WHAT YOU HAVE TO DO: Write only the number of lines in the records beneath that hold "Crítica".

(Collected data)
+ + + + + + +

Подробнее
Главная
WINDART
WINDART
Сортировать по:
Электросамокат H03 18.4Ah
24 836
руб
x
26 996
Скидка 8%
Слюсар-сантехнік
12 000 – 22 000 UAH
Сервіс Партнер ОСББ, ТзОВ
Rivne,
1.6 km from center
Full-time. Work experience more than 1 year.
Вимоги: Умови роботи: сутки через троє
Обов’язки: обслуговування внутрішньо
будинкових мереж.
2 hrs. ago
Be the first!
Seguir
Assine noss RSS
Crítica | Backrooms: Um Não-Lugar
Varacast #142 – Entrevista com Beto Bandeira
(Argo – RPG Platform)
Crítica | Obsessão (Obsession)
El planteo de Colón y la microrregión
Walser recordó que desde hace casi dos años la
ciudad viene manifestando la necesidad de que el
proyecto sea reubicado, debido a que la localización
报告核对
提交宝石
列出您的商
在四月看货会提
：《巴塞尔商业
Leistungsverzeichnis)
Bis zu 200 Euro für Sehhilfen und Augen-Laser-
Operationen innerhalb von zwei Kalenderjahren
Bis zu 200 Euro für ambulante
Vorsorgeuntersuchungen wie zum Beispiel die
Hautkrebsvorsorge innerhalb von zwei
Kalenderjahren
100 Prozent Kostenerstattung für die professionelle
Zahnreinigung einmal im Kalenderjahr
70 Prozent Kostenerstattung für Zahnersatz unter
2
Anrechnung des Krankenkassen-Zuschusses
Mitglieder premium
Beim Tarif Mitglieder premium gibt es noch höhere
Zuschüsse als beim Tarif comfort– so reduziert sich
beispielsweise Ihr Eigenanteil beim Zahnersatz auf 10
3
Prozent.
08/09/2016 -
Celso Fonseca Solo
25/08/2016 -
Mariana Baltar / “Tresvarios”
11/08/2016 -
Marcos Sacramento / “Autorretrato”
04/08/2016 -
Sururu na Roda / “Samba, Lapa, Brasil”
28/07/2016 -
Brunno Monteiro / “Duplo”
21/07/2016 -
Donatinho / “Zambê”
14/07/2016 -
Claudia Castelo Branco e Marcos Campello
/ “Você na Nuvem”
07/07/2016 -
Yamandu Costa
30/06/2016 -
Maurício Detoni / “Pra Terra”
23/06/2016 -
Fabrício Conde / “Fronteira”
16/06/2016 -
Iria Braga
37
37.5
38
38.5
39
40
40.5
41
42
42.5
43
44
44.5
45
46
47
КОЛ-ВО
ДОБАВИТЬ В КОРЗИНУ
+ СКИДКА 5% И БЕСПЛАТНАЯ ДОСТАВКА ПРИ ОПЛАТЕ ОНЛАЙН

+ + + + + + +

RESPONSE TO THE EXERCISE: 2